Exercise brief
Transcribe the line containing "очистить и возвысить" and every line after it, exactly, through the end of the records.

+ + + +

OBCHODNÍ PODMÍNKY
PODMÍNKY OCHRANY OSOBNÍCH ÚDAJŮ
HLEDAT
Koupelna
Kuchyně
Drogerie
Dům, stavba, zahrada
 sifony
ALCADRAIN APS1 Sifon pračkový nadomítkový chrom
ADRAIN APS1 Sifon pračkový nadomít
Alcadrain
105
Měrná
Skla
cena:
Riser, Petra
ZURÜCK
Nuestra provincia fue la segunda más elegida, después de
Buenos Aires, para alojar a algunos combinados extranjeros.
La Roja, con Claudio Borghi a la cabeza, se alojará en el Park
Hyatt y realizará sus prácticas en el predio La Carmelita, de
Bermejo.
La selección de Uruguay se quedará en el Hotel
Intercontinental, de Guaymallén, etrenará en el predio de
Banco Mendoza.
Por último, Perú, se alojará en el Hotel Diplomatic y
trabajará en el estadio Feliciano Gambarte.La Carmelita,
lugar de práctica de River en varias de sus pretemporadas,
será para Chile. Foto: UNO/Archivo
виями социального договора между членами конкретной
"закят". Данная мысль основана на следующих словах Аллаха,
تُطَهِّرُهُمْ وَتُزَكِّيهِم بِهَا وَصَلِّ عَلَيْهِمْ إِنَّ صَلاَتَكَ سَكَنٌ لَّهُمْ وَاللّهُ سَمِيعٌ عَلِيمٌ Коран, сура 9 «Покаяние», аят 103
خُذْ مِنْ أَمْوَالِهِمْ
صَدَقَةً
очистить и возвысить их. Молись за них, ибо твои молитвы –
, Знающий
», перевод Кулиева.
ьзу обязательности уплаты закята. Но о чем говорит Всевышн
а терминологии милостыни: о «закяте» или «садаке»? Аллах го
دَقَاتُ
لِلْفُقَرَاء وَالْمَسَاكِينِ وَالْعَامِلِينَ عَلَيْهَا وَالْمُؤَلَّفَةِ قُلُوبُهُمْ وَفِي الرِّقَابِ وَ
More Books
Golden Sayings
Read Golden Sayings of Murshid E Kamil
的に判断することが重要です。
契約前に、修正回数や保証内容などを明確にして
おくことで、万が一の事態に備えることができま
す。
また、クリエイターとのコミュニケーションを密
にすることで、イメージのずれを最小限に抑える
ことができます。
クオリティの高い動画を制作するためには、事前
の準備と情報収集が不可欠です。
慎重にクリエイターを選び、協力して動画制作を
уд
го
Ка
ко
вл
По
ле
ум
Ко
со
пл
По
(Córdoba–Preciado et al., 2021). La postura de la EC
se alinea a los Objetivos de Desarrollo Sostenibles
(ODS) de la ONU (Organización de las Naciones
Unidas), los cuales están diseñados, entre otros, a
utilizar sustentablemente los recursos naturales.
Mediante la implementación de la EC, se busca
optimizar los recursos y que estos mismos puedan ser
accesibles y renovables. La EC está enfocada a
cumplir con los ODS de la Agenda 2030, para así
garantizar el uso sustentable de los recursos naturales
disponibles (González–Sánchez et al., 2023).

+ + + +

Solution to this problem
очистить и возвысить их. Молись за них, ибо твои молитвы –
, Знающий
», перевод Кулиева.
ьзу обязательности уплаты закята. Но о чем говорит Всевышн
а терминологии милостыни: о «закяте» или «садаке»? Аллах го
دَقَاتُ
لِلْفُقَرَاء وَالْمَسَاكِينِ وَالْعَامِلِينَ عَلَيْهَا وَالْمُؤَلَّفَةِ قُلُوبُهُمْ وَفِي الرِّقَابِ وَ
More Books
Golden Sayings
Read Golden Sayings of Murshid E Kamil
的に判断することが重要です。
契約前に、修正回数や保証内容などを明確にして
おくことで、万が一の事態に備えることができま
す。
また、クリエイターとのコミュニケーションを密
にすることで、イメージのずれを最小限に抑える
ことができます。
クオリティの高い動画を制作するためには、事前
の準備と情報収集が不可欠です。
慎重にクリエイターを選び、協力して動画制作を
уд
го
Ка
ко
вл
По
ле
ум
Ко
со
пл
По
(Córdoba–Preciado et al., 2021). La postura de la EC
se alinea a los Objetivos de Desarrollo Sostenibles
(ODS) de la ONU (Organización de las Naciones
Unidas), los cuales están diseñados, entre otros, a
utilizar sustentablemente los recursos naturales.
Mediante la implementación de la EC, se busca
optimizar los recursos y que estos mismos puedan ser
accesibles y renovables. La EC está enfocada a
cumplir con los ODS de la Agenda 2030, para así
garantizar el uso sustentable de los recursos naturales
disponibles (González–Sánchez et al., 2023).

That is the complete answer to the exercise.